Task statement:
Leave every picture behind and copy the rest of the entries below exactly.

[[ Records for this exercise, beginning ]]

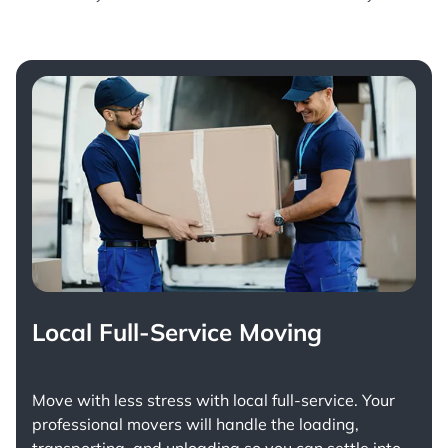
Local Full-Service Moving
Move with less stress with
local full-service
. Your
professional movers will handle the loading,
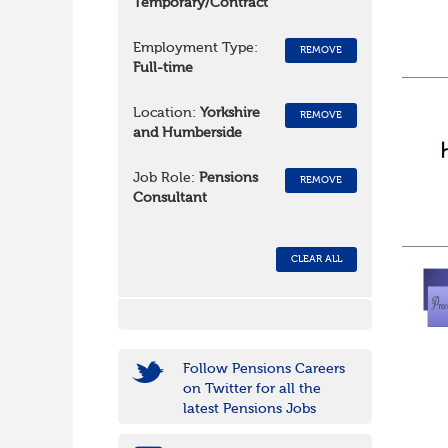
Temporary/Contract
Employment Type:
REMOVE
Full-time
Location:
Yorkshire
REMOVE
and Humberside
Job Role:
Pensions
REMOVE
Consultant
CLEAR ALL
Follow Pensions Careers
on Twitter for all the
latest Pensions Jobs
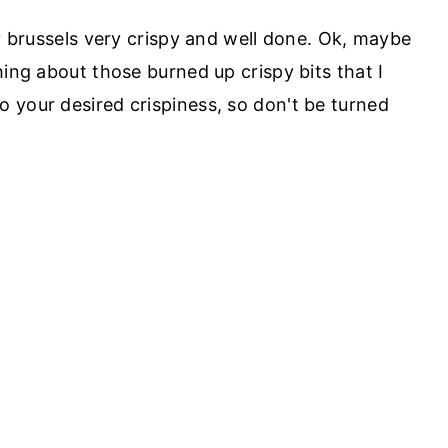
my brussels very crispy and well done. Ok, maybe
hing about those burned up crispy bits that I
 your desired crispiness, so don't be turned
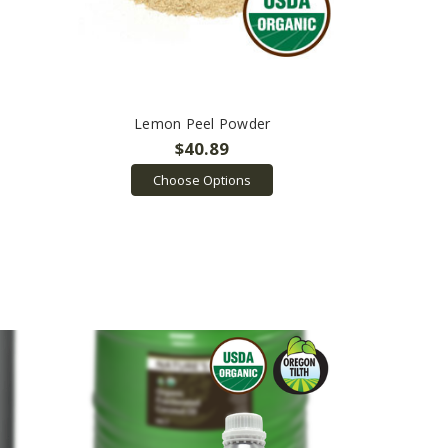
Lemon Peel Powder
$40.89
Choose Options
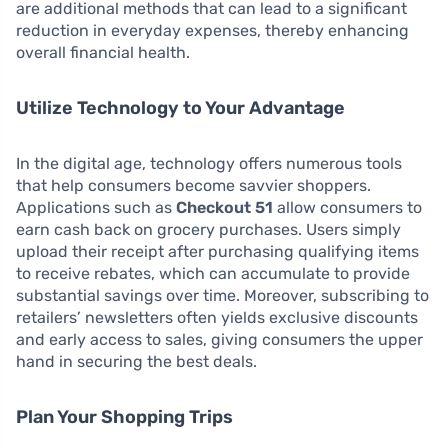
are additional methods that can lead to a significant
reduction in everyday expenses, thereby enhancing
overall financial health.
Utilize Technology to Your Advantage
In the digital age, technology offers numerous tools
that help consumers become savvier shoppers.
Applications such as
Checkout 51
allow consumers to
earn cash back on grocery purchases. Users simply
upload their receipt after purchasing qualifying items
to receive rebates, which can accumulate to provide
substantial savings over time. Moreover, subscribing to
retailers’ newsletters often yields exclusive discounts
and early access to sales, giving consumers the upper
hand in securing the best deals.
Plan Your Shopping Trips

[[ Records for this exercise, end ]]

Response area:
Local Full-Service Moving
Move with less stress with
local full-service
. Your
professional movers will handle the loading,
Temporary/Contract
Employment Type:
REMOVE
Full-time
Location:
Yorkshire
REMOVE
and Humberside
Job Role:
Pensions
REMOVE
Consultant
CLEAR ALL
Follow Pensions Careers
on Twitter for all the
latest Pensions Jobs
my brussels very crispy and well done. Ok, maybe
hing about those burned up crispy bits that I
 your desired crispiness, so don't be turned
Lemon Peel Powder
$40.89
Choose Options
are additional methods that can lead to a significant
reduction in everyday expenses, thereby enhancing
overall financial health.
Utilize Technology to Your Advantage
In the digital age, technology offers numerous tools
that help consumers become savvier shoppers.
Applications such as
Checkout 51
allow consumers to
earn cash back on grocery purchases. Users simply
upload their receipt after purchasing qualifying items
to receive rebates, which can accumulate to provide
substantial savings over time. Moreover, subscribing to
retailers’ newsletters often yields exclusive discounts
and early access to sales, giving consumers the upper
hand in securing the best deals.
Plan Your Shopping Trips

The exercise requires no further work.